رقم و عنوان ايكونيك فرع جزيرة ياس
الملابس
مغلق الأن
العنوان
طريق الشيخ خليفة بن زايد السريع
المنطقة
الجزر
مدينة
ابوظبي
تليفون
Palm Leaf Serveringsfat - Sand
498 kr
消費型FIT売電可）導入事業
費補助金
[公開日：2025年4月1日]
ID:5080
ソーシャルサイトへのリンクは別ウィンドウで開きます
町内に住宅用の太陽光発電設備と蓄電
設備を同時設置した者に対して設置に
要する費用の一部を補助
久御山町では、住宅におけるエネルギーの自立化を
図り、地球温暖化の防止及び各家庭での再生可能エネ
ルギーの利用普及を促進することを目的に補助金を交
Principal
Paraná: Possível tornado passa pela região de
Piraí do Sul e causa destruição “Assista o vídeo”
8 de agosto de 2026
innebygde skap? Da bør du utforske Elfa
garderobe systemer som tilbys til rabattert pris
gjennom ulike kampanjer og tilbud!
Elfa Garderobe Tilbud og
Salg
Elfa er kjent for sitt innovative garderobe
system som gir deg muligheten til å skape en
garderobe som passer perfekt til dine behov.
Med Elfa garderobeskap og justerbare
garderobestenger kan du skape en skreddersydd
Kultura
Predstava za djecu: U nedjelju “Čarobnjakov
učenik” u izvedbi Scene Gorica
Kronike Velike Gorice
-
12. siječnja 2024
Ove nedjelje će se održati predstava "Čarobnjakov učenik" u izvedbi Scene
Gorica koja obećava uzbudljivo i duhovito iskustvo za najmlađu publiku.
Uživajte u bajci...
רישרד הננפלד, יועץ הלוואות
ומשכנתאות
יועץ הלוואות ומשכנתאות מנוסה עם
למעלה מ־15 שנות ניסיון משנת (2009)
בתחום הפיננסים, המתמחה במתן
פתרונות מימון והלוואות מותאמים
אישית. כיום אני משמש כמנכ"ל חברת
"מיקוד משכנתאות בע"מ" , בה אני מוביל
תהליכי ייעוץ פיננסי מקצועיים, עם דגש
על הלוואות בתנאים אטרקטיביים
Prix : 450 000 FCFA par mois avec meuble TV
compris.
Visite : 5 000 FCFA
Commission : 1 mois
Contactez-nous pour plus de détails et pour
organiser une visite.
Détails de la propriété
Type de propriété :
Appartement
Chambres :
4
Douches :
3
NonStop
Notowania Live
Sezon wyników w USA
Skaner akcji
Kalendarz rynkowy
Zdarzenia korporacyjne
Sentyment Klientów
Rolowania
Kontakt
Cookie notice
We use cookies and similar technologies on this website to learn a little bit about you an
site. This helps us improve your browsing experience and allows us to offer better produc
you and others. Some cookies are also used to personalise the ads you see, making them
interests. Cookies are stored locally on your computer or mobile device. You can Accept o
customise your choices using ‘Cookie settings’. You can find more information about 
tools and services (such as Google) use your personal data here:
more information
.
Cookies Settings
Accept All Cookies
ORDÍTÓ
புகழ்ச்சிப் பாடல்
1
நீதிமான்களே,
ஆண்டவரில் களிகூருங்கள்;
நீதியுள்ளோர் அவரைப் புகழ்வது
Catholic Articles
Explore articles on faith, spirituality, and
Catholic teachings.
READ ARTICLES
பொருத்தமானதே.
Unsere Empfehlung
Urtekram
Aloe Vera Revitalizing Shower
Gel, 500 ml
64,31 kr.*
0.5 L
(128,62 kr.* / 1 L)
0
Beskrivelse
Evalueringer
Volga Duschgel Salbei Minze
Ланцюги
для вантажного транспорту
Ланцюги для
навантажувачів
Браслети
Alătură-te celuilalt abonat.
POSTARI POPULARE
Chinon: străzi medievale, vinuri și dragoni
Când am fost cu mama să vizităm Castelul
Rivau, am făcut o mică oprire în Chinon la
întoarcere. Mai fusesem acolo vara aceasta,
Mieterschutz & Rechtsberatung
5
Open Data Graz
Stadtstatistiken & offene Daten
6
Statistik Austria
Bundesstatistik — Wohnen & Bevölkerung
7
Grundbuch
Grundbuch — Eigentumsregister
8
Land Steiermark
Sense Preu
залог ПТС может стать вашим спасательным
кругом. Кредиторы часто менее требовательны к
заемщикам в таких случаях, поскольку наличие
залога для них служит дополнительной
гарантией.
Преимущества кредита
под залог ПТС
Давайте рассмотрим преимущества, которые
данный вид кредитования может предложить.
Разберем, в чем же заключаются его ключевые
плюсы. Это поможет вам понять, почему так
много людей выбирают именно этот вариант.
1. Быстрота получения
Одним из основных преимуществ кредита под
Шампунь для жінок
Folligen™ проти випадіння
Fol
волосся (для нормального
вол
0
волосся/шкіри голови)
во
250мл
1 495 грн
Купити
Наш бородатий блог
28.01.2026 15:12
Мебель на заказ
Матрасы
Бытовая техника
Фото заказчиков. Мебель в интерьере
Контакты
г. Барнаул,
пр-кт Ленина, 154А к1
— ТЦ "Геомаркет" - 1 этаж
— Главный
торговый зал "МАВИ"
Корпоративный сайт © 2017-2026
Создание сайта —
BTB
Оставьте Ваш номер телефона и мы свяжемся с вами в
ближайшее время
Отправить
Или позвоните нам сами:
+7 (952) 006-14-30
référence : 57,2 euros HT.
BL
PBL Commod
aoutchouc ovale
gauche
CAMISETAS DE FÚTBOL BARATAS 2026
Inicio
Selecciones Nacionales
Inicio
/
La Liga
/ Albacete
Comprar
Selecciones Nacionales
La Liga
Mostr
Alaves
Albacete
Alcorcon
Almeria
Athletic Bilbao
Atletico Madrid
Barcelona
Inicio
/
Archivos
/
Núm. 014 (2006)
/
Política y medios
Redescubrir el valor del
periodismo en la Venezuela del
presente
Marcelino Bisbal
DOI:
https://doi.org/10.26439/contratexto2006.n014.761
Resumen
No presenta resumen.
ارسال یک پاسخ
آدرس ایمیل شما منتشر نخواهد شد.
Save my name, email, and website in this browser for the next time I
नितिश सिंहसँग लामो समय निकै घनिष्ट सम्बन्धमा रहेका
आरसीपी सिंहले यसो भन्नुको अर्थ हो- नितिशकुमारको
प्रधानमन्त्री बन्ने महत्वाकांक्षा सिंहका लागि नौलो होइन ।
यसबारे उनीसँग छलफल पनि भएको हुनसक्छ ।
= = = =
=== Task item ===
Among the records above, find the lines where the word "кредита" appears and copy them.

=== Result for this exercise ===
Преимущества кредита
Одним из основных преимуществ кредита под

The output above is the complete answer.